A court in Sierra Leone has found 11 people guilty of treason and other offences after what authorities called an attempted coup.
Their leader has been sentenced to almost 200 years in prison, a judiciary spokesman said on Tuesday.
In November, dozens of gunmen broke into the country’s armoury and into a prison where the majority of the more than 2,000 inmates were freed.
The clashes left 18 security forces dead.
Authorities at the time said they arrested about 80 people, and a dozen were charged in January, including former president Ernest Bai Koroma, later granted medical leave.
The man accused of leading the attack, Amadu Koita Makalo, was sentenced on Monday to 182 years in prison on charges of treason, murder and shooting with intent to murder, the judiciary’s spokesman, Moses Lamin Kamara, told the Associated Press.
Makalo is an ex-bodyguard of Mr Koroma and has been a vocal critic of the current president, Julius Maada Bio, on social media.
The other 10 were also found guilty of treason and murder and received lengthy prison sentences ranging from 30 to 112 years.
Although officially retired from politics, Mr Koroma remains an influential figure within his political party.
Many of those arrested in connection to the attack were former associates of the ex-president, information minister Chernor Bah told the AP.

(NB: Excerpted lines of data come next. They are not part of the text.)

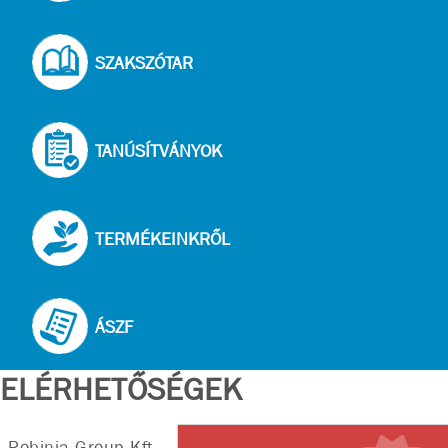
SZAKSZÓTAR
TANÚSÍTVÁNYOK
TERMÉKEINKRŐL
ÁSZF
ELÉRHETŐSÉGEK
Robinia Group Kft.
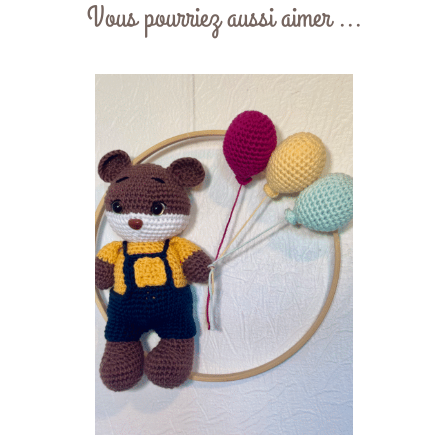
Vous pourriez aussi aimer ...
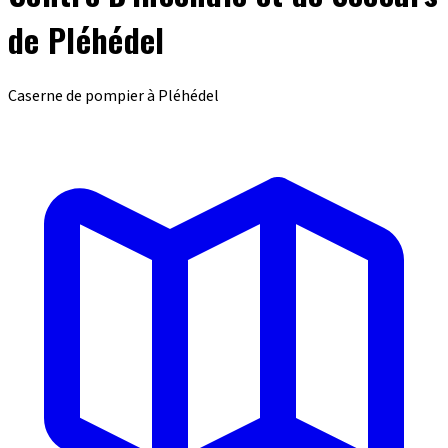
de Pléhédel
Caserne de pompier à Pléhédel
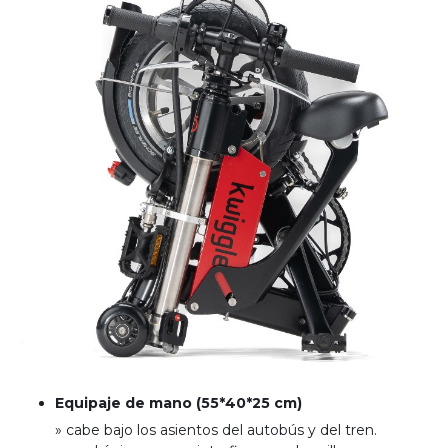
Equipaje de mano (55*40*25 cm)
» cabe bajo los asientos del autobús y del tren
.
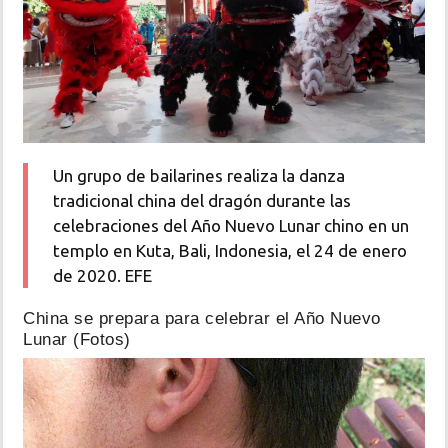
Un grupo de bailarines realiza la danza
tradicional china del dragón durante las
celebraciones del Año Nuevo Lunar chino en un
templo en Kuta, Bali, Indonesia, el 24 de enero
de 2020. EFE
China se prepara para celebrar el Año Nuevo
Lunar (Fotos)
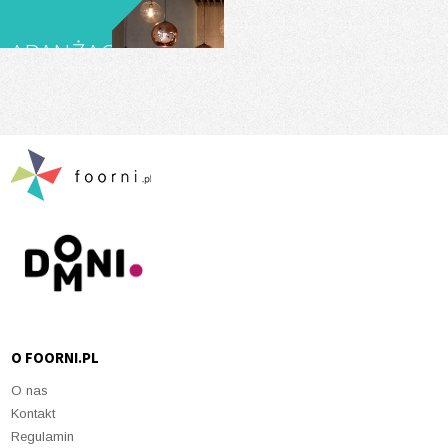
SOPOCIE
RESTAURACJI
ARANŻACJA
TAKO
WNĘTRZA
HOTELU
FAROS
O FOORNI.PL
O nas
Kontakt
Regulamin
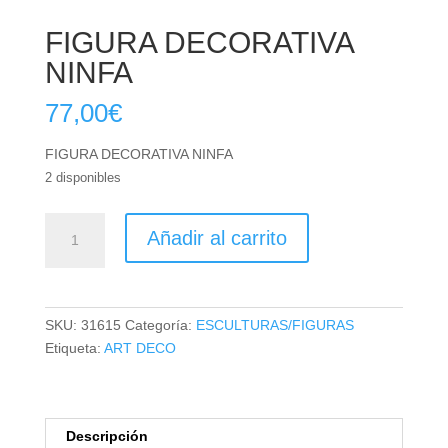
FIGURA DECORATIVA
NINFA
77,00
€
FIGURA DECORATIVA NINFA
2 disponibles
FIGURA
Añadir al carrito
DECORATIVA
NINFA
cantidad
SKU:
31615
Categoría:
ESCULTURAS/FIGURAS
Etiqueta:
ART DECO
Descripción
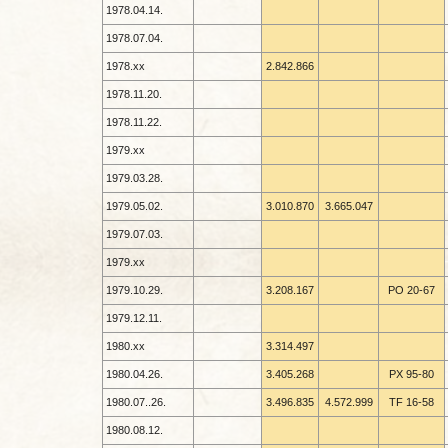
1978.04.14.
1978.07.04.
1978.xx
2.842.866
1978.11.20.
1978.11.22.
1979.xx
1979.03.28.
1979.05.02.
3.010.870
3.665.047
1979.07.03.
1979.xx
1979.10.29.
3.208.167
PO 20-
67
1979.12.11.
1980.xx
3.314.497
1980.04.26.
3.405.268
PX 95-
80
1980.07..26.
3.496.835
4.572.999
TF 16-
58
1980.08.12.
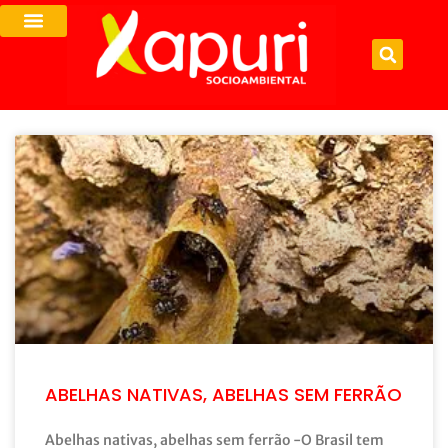
ABELHAS NATIVAS, ABELHAS SEM FERRÃO
Abelhas nativas, abelhas sem ferrão -O Brasil tem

There have been political tensions in Sierra Leone since Mr Bio’s re-election last year in a vote that the opposition claimed was rigged in his favour.
Two months after he was re-elected, police said they arrested several people, including senior military officers, planning to use protests “to undermine peace”.
Sierra Leone is still healing from an 11-year civil war that ended more than two decades ago and its population of eight million people is among the poorest in the world.
Neighbouring Guinea remains politically unstable after a coup in 2021.